К солнцу тянутся из-за сугробов невесомые дымки. Их много-много. Поселок большой, что ли, или струйки дыма тоже троятся? Наверно, настоящее солнце — это то, которое посреди. Когда его закрывает облачко дыма, другие тоже тускнеют.
Как не хочется снова ложиться в постель, как хочется туда, где сияет солнце, где волшебно пахнет печным дымом! Когда смотришь на ясный день, кажется, — боль утихает в груди. Все плохое не любит ясного дня, боится его!
— Молодчина! Проснулась, оказывается! — Мироновна обняла Нюргуну и уложила в постель. — Ну и слава богу. Можно сказать, здорова. — Она поставила перед Нюргуной тарелку супа. — Ешь горячее, крепче будешь. На ноги встанешь — мне помогать будешь. Совсем замучилась я с этой готовкой, не знаю, как тебе угодить. Теперь сама себе стряпать будешь.
Нюргуна смутилась.
— Мироновна… не думай, что я капризная… Это от болезни, наверно.
— Ну конечно же, ласточка моя! — засмеялась Мироновна. — Шучу, шучу. Не принимай всерьез. Выздоравливай скорей. Да, повезло тебе… Уж и не помню случая, чтобы нам в таком виде человека привезли, а он остался жив.
— Почему у вас три солнца?
— Ээ, обман это! Еще и не то бывает. Ото льда все. Океан! Иной раз смотришь — ни с того ни с сего дерево на льду вырастает. Или целый караван упряжек вдруг помчится — пыль столбом. Только напрасно звать-кричать: нет там ни людей, ни собак… Однажды меня одна старушка напугала даже. Смотрела на море, смотрела, да вдруг бах на коленки — и давай молиться. «Что с тобой?»- спрашиваю. А она: «Не видишь, что ли, церковь на море — окияне из пучины вышла!» Да… Глаза устают, на лед глядючи, оттого и мерещится. Или крепко думаешь о ком-нибудь… тоже почудиться может. Я сына своего частенько там вижу…
Мироновна передохнула, ткнула толстым пальцем в уголки глаз.
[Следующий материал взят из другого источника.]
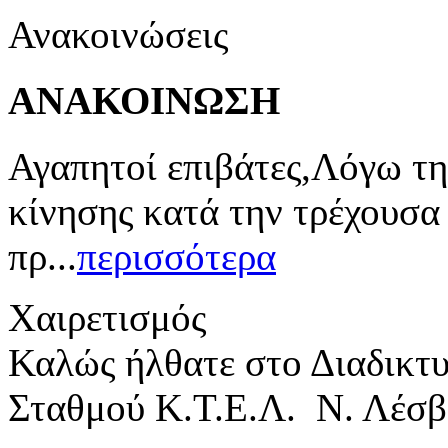
Ανακοινώσεις
ΑΝΑΚΟΙΝΩΣΗ
Αγαπητοί επιβάτες,Λόγω τη
κίνησης κατά την τρέχουσα
πρ...
περισσότερα
Χαιρετισμός
Καλώς ήλθατε στο Διαδικτ
Σταθμού Κ.Τ.Ε.Λ. Ν. Λέσβ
— Сын-то… выгнал мой ирод. Услал учиться вроде: Сколько годов не вижу… Одна радость — морок этот на льду. И знаешь, что морок, а все равно сердце радо. Лекарь-то, гад полосатый, какой он лекарь? Пьяница он. Тридцать лет с ним мучаюсь и больных выхаживаю, а он знай пьет. Говорю ему, не трожь старика Буокая, он бедный старик. Так нет же — всю пушнину за месяц у тунгуса выудил. Пропили, окаянные. А у того в тундре все, что было, говорят, князь Хохунча забрал.
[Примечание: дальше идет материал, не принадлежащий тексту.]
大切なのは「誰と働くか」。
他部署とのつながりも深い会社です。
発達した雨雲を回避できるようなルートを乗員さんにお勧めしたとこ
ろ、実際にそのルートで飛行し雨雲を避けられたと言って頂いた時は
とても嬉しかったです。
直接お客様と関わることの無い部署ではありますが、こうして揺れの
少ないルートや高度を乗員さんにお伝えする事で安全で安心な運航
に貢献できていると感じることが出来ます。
Нагрянул на чум пустой и ограбил. За долги какие-то. Есть же совесть у людей…
У Нюргуны потемнело в глазах. Вот какова месть Хохунчи! Что же будет теперь с Буокаем, с его сыном?
— А сюда… от князя не приезжали?
— Сюда нет. Поблизости где-то шныряли. Узнали, что ты при смерти, махнули рукой и убрались восвояси. Слух распустили, будто ты шаманка, колдовать можешь. Послушай, — старуха с надеждой наклонилась к Нюргуне, — может, и правда? Ты не таись, ты мне лучше скажи: вернется мой Дмитрий, аль нет? Навеки его лекарь угнал, аль так, на время?
— Никакая я не шаманка, Мироновна. Врут они.
— Да я так и думаю, — разочарованно вздохнула старуха.
— А ты не переживай. Вернется твой сын.
— Ну! Почему так говоришь? Может, во сне видела?
Нюргуна улыбнулась.
— И во сне не видела, а говорю — вернется.
— Твоими б устами…
Нюргуна рассмеялась.
— Да разве ж может к такой матери сын не вернуться!
X
Буокай смиренно сидел в углу, сложив на коленях обветренные красные руки. Трубка его давно погасла. Всем своим видом старик выражал глубокое раскаяние. Нюргуна ни в чем не упрекала его.